The redeemable life insurance is a hybrid type that has become popular in the Brazilian market. In this type of insurance, the individual pays a periodic premium to the insurance company, part of which finances the risk coverage and another part is invested, generating a reserve that accumulates over time. Once the waiting period specified in the contract has elapsed, the insured may redeem this accumulated amount, in whole or in part, while still alive and regardless of whether any insured event has occurred. In this respect, the product resembles financial investments such as VGBLs (a type of Brazilian variable annuity life plan) or savings accounts.

This possibility of redemption is precisely the point that shifts the discussion from the purely insurance field to the asset management field.

In ruling on REsp 2.176.434/DF in September 2025, the 3rd Panel of the STJ held that the amount redeemed by the insured loses the protection of Article 833, VI, of the CPC. Once the redemption is made, the capital ceases to have a protective insurance nature: there are no longer any beneficiaries to support, there is no longer any risk coverage pending a claim, and the amount becomes a common financial asset. The loss of exemption from attachment, therefore, presupposes the actual redemption by the debtor. The decision, thus, does not generally remove the protection afforded to life insurance, but rather delimits its application when the product, due to its contractual characteristics and the redemption actually carried out, begins to reveal an economic function similar to that of an investment.

The TJSP went further. In recent decisions (AI 2108374-08.2025.8.26.0000, Oct. 2025; AI 2349344-66.2025.8.26.0000, Feb. 2026, and AI 2334742- 70.2025.8.26.0000, Mar. 2026), the São Paulo court has held that the mere contractual possibility of surrender is sufficient to preclude the protection of Art. 833, VI, of the CPC, regardless of whether the insured has actually withdrawn any amount. For the TJSP, the hybrid nature of the contract, in and of itself, already disqualifies the product as life insurance for purposes of legal protection: it is sufficient that the contract allows for redemption for the accumulated amounts to be subject to attachment, even if the insured has never withdrawn a single cent.

In other words, the TJSP has prioritized the economic function of the product over its formal classification, recognizing that the reserve accessible to the insured during their lifetime is disconnected from the typical support-oriented and protective purpose of traditional life insurance.

Should this understanding of the attachability of redeemable life insurance be upheld in this specific case, it remains to be seen whether the debtor can invoke the protection that the STJ granted, in REsp 1.677.144/RS, decided in Feb/2024, to financial investments in general: the exemption from attachment of amounts up to 40 minimum wages intended to guarantee the subsistence minimum of the debtor and their family. Both the STJ and the TJSP currently recognize this protection in the context of redeemable insurance, but make it conditional on the debtor’s own effective proof that the blocked amount serves this purpose.
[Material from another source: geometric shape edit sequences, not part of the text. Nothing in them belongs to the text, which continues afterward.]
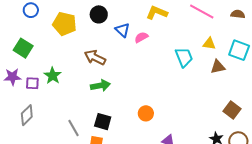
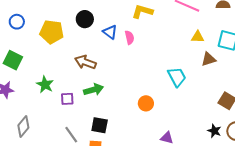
pink semicircle: (141, 37) -> (129, 38), turned 112
cyan trapezoid: (184, 57) -> (177, 77), moved
purple square: (32, 83) -> (67, 99), moved
orange circle: (146, 113) -> (146, 103), moved

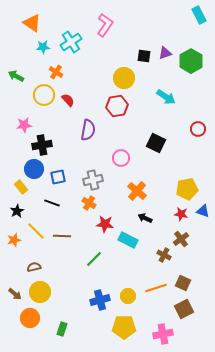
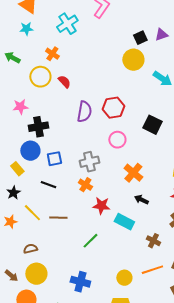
cyan star: (43, 47) -> (26, 29), moved
black square: (144, 56) -> (140, 38), turned -32
yellow circle: (124, 78) -> (133, 60), moved
red hexagon: (117, 106) -> (113, 108), moved
brown cross: (164, 255) -> (153, 241), moved
blue cross: (100, 300) -> (80, 282), moved, turned 30

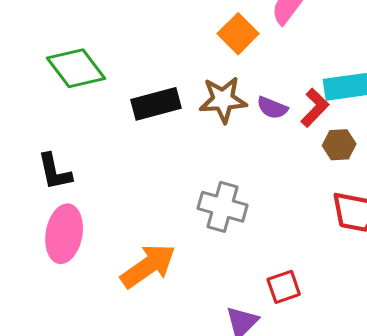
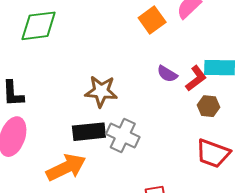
green diamond: (76, 68) -> (39, 26), turned -69
brown star: (223, 100) -> (101, 91), moved
black rectangle: (156, 104) -> (89, 132), moved

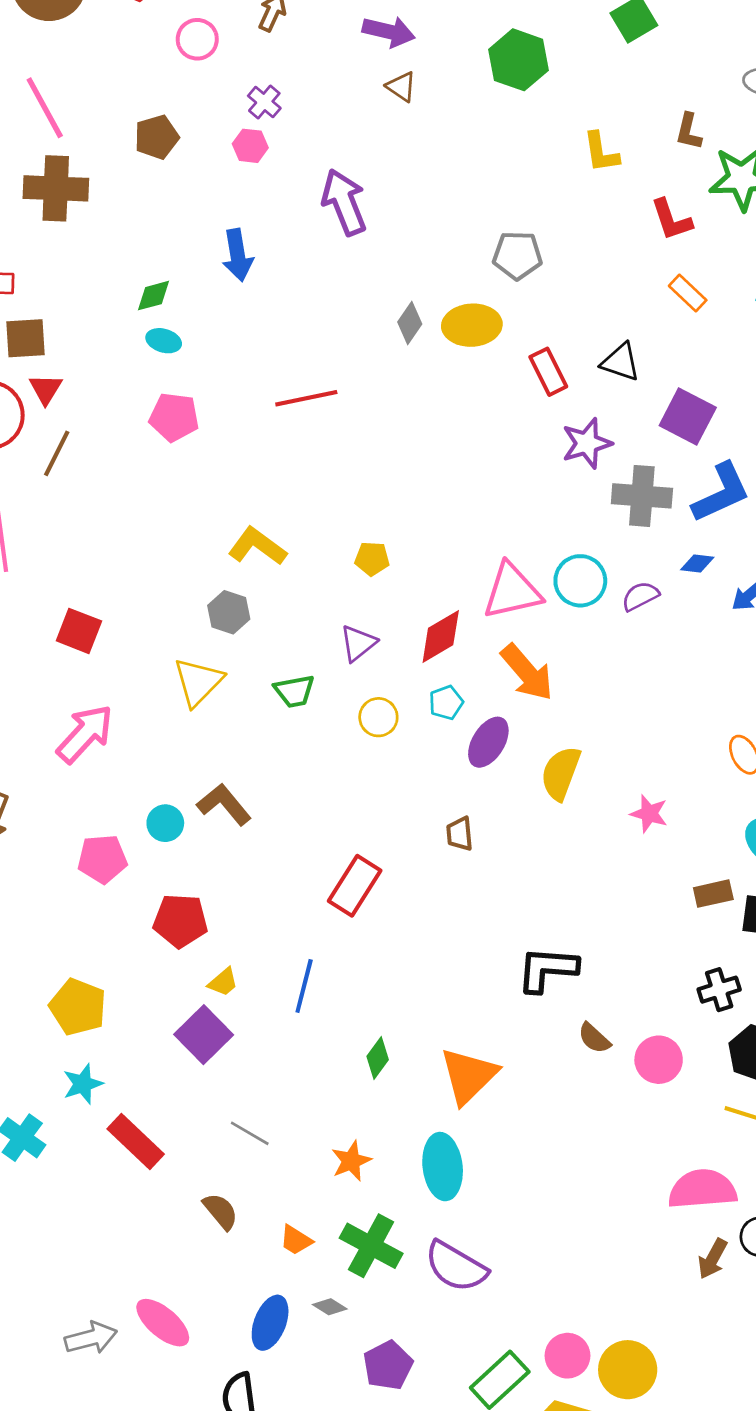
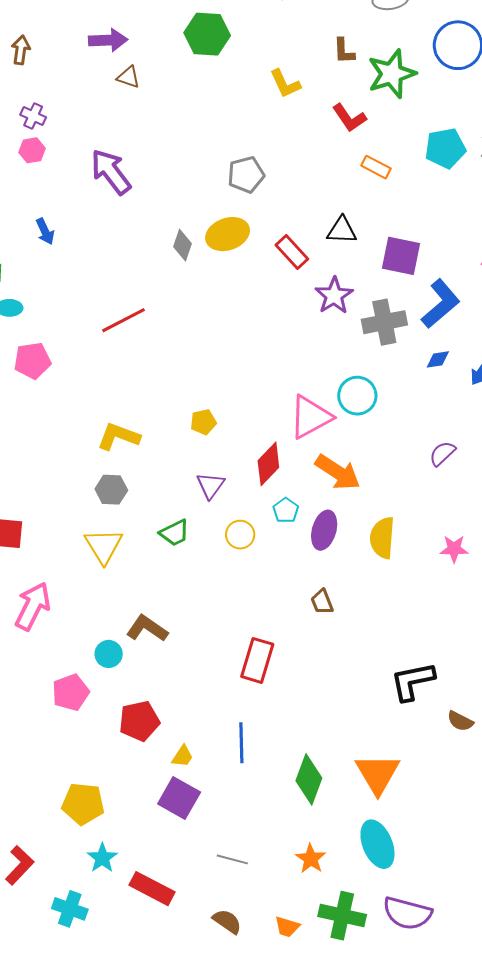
blue arrow: (238, 255) -> (45, 231), size x0.7
purple semicircle: (640, 596) -> (442, 454), moved
green diamond: (378, 1058) -> (309, 779), size x1.6

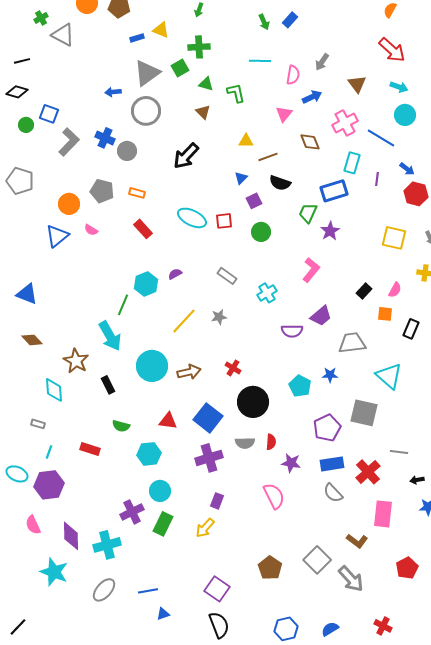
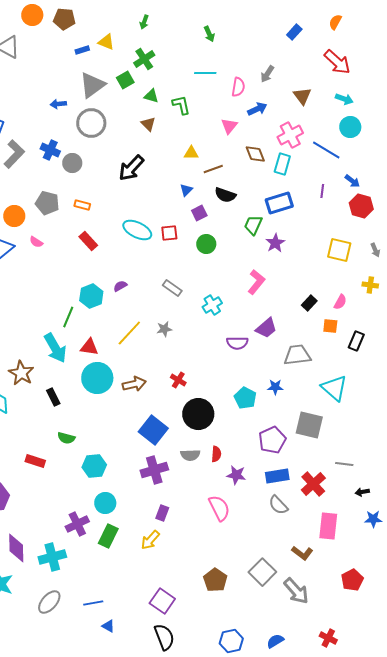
blue rectangle: (290, 20) -> (294, 32), moved
green cross: (199, 47) -> (144, 59), turned -30
cyan rectangle: (352, 163) -> (282, 164), moved
red triangle: (168, 421) -> (89, 347), moved
blue triangle: (163, 614) -> (108, 626), turned 48

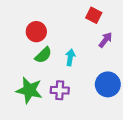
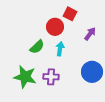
red square: (94, 15) -> (70, 14), moved
red circle: (36, 32) -> (55, 27), moved

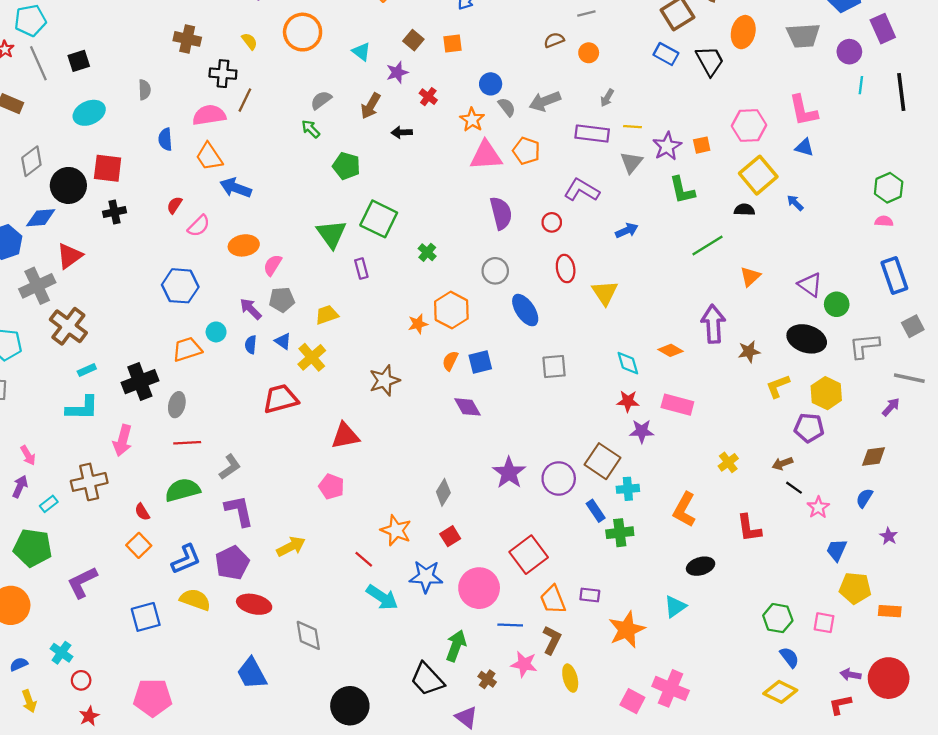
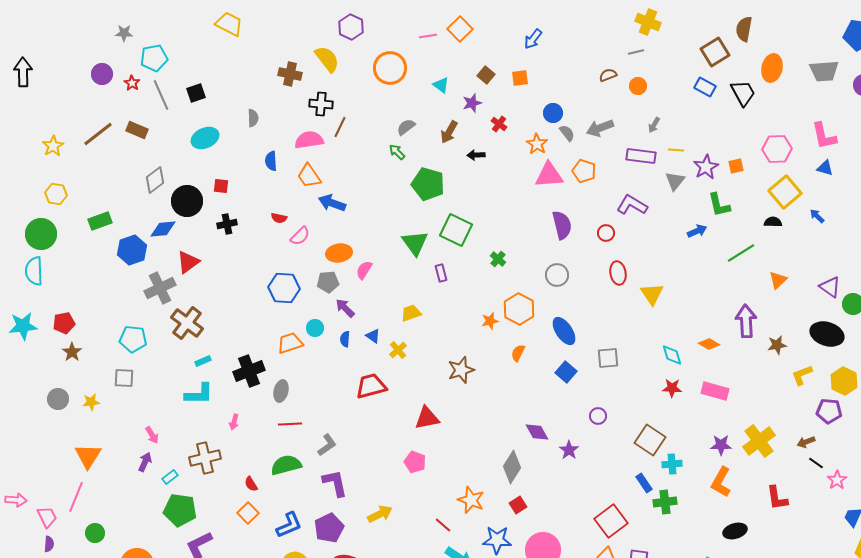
yellow semicircle: (249, 41) -> (327, 59), moved, size x1.8
green pentagon: (346, 166) -> (428, 184), size x1.4
red square: (108, 168) -> (221, 186), size x0.6
red semicircle: (175, 205) -> (279, 218), turned -112
blue arrow: (627, 230) -> (697, 231), moved
gray pentagon: (282, 300) -> (328, 282), moved
blue ellipse: (525, 310) -> (564, 331), moved
yellow cross: (312, 357) -> (398, 350), size x0.7
blue square: (480, 362) -> (566, 372), moved, turned -35
purple diamond: (468, 407) -> (537, 432), moved
purple star: (642, 431) -> (721, 445), moved
pink arrow: (123, 440) -> (234, 422), size x0.6
yellow cross: (728, 462) -> (759, 441), size x1.8
purple star: (509, 473) -> (569, 450), size x0.7
purple circle: (559, 478) -> (598, 416), moved, size x0.6
gray diamond: (443, 492) -> (512, 467), size x1.4
green pentagon: (33, 548) -> (180, 510), moved
red square: (529, 555) -> (611, 521), moved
In practice, this issue requires heightened attention from both creditors and debtors. The party initiating enforcement must verify the general terms of the insurance contract designated as exempt from attachment: if the policy allows for surrender by the insured while alive, the protection afforded by Article 833, item VI, of the Code of Civil Procedure may be overridden, and it is appropriate to seek attachment. The debtor must understand that maintaining a policy with a surrender clause does not guarantee automatic protection of accumulated assets, and that any remaining protection, limited to 40 times the minimum wage, requires concrete proof, submitted within the prescribed time limit, that the funds are essential for subsistence. The discussion also reinforces the need for caution when contracting and using products sold as asset protection instruments.

Finally, it is worth noting that the STJ will revisit the ruling issued in REsp 1.677.144/RS in the adjudication of Theme 1.285, which is subject to the repetitive appeals procedure. The decision will definitively establish, with binding effect, which financial investments are protected by the exemption from attachment of 40 minimum wages. The outcome directly affects redeemable life insurance, as depending on what the court decides, the residual protection mentioned above may be expanded, restricted, or subject to new requirements. Until then, the issue remains open and warrants monitoring by creditors, debtors, and attorneys.

This content is provided for informational purposes only and does not constitute legal advice. The application of this information depends on the analysis of each specific case.